BTS Are Back With New Music, And Their Music Video For “Yet To Come” Is Nostalgic
Many scenes in the new BTS video are very, very familiar to ARMY.
On Friday, Korean megastars BTS released a new anthology album and a music video for the main single “Yet to Come (The Most Beautiful Moment).”
Fans had been long awaiting the release, and they were rewarded with multiple clues and references to former moments throughout BTS history for ARMY to pore over in the new video.
Of the 48 tracks on the three-disc album, just three, including the main single, are brand new. The rest have been remastered, and many are available on streaming platforms for the first time.
In a press release, one of the rappers of the group, Suga, said that they carefully chose the order of the songs on the album to tell a story.
“We are honored to capture our nine-year journey in this album,” he said. “Listening to the album will trace you back in memory and the paths BTS have walked.”
RM, the leader of the group, said, “Proof is a special album that closes the first chapter of BTS before going into our 10th year. We especially paid more attention to the lyrics as our message to our fans, ARMY who have been with us for nine years, is the key to this album.”
You can listen to a Twitter Spaces we recorded on Friday reviewing Proof.
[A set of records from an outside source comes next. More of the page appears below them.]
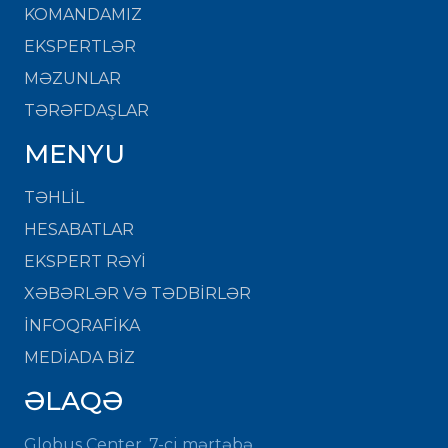
KOMANDAMIZ
EKSPERTLƏR
MƏZUNLAR
TƏRƏFDAŞLAR
MENYU
TƏHLİL
HESABATLAR
EKSPERT RƏYİ
XƏBƏRLƏR VƏ TƏDBİRLƏR
İNFOQRAFİKA
MEDİADA BİZ
ƏLAQƏ
Globus Center, 7-ci mərtəbə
In the music video for “Yet to Come (The Most Beautiful Moment),” the BTS members stand in a desert, joined by plenty of self-referential items that may look familiar to ARMYs.
We've gone through the video and tried to reference all the moments in past BTS songs and videos that it pays tribute to.
To begin, this seating formation at the start of “Yet to Come (The Most Beautiful Moment)” is almost identical to the one from “Just One Day,” which was released in 2014.
This carousel, with the words “you never walk alone” written on it, appeared first in “Spring Day,” which was released in 2017.
This next moment appears to reference two previous videos. Firstly, the angel statue that Jin approaches while sitting on a pickup is a throwback to “Blood, Sweat & Tears” from 2016. However, the car he is sitting on appears to be a reference to the one used in the video for 2015's “Run.”
This infamous cargo container that resurfaces every comeback has actually made it into the music video.
For context, ARMY has been obsessed with trying to decipher the number on this cargo container, 20219, ever since its appearance in BTS's video Run. Did it mean something would be happening in 2019 or 2020, or did the numbers need to be added up to find some secret?
Stan Twitter has not been at rest since this cargo container arrived, so hopefully its appearance here gives fans some closure.
This time around, it is not an item but rather a familiar gesture. V did this in the “Yet to Come” video and also in the “Spring Day” music video.
The most iconic thing in the music video — aside from BTS themselves, obviously — is the yellow school bus.
It is not the exact same one, since now it has some funky stripes, but a yellow bus first made its appearance in BTS' debut music video, “No More Dream,” nearly a decade ago.
And finally, Suga had a piano that, for once, was not on fire and instead was surrounded by flowers.